● **Required work**
Your answer should be every line of the records that contains the word "börjar".

(Page-level text extractions)
⟨
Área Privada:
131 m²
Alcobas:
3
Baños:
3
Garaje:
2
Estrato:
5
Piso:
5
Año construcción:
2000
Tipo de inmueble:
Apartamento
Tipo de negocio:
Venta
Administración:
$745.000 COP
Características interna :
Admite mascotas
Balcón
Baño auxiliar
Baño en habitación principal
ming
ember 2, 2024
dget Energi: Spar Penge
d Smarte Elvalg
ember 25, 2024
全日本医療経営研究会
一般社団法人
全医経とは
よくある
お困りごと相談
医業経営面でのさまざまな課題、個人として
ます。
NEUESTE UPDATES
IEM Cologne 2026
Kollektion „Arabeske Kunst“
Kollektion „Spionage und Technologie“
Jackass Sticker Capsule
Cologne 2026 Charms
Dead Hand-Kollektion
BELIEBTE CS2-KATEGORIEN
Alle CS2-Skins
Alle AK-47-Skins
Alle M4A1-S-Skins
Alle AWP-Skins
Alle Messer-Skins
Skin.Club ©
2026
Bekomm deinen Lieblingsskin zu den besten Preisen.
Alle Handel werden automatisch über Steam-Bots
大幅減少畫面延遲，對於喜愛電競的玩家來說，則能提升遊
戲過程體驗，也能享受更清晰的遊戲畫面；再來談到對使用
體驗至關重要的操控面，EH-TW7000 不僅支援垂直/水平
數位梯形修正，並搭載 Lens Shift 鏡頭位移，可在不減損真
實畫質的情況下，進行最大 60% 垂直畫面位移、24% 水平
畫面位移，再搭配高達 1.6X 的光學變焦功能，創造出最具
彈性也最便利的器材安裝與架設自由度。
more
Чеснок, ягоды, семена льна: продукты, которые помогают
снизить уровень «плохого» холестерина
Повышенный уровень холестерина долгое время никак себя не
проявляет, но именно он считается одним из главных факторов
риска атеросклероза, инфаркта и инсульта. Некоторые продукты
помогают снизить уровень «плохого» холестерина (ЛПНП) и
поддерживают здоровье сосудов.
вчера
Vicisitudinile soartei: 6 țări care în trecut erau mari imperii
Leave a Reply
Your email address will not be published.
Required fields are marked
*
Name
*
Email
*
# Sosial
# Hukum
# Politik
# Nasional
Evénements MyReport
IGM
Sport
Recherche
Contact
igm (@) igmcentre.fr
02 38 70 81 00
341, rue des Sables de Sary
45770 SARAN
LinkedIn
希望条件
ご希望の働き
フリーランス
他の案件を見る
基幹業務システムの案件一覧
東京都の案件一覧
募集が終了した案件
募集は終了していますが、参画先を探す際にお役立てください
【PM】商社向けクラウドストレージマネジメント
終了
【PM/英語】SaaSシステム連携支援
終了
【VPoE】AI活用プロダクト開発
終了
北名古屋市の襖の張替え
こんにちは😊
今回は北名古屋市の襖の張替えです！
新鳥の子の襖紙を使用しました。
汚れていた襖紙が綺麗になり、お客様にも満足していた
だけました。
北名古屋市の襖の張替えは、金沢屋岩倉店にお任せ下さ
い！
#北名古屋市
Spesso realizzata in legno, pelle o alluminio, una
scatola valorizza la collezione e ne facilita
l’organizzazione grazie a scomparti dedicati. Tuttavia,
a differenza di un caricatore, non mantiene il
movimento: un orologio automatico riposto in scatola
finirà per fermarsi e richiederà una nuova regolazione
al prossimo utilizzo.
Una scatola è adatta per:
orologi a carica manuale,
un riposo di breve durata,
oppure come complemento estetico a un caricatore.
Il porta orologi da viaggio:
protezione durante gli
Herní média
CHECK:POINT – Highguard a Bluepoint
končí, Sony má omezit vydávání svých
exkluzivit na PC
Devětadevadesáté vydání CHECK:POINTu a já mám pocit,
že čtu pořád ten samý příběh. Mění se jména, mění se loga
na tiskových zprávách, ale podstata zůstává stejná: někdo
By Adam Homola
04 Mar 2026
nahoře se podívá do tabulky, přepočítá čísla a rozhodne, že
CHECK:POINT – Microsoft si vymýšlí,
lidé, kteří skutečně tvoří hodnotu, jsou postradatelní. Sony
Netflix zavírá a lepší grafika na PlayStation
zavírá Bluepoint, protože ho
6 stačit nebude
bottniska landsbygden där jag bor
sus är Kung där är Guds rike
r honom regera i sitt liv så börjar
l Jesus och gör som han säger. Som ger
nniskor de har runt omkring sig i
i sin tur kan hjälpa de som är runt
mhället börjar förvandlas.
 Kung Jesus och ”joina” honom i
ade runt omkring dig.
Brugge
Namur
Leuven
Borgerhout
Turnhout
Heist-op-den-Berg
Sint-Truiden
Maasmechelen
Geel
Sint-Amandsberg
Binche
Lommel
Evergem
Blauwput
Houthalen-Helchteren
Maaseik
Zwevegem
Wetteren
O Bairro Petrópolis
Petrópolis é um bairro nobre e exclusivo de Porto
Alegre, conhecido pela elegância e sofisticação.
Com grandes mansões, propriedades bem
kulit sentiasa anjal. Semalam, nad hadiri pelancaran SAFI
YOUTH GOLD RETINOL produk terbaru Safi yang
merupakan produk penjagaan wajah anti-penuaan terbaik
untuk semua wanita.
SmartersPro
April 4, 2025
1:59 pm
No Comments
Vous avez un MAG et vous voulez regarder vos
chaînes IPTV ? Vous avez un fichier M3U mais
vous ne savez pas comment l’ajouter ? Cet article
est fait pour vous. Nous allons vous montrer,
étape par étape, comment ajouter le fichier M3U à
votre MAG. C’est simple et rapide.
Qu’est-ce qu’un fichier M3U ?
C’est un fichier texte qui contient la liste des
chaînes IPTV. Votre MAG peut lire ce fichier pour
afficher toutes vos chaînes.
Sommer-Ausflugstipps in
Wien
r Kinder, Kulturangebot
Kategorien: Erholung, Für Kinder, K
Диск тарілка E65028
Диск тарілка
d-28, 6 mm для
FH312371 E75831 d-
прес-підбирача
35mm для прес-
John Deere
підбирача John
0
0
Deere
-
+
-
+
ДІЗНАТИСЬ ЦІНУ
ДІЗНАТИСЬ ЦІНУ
⟩
● **Problem solution**
r honom regera i sitt liv så börjar
mhället börjar förvandlas.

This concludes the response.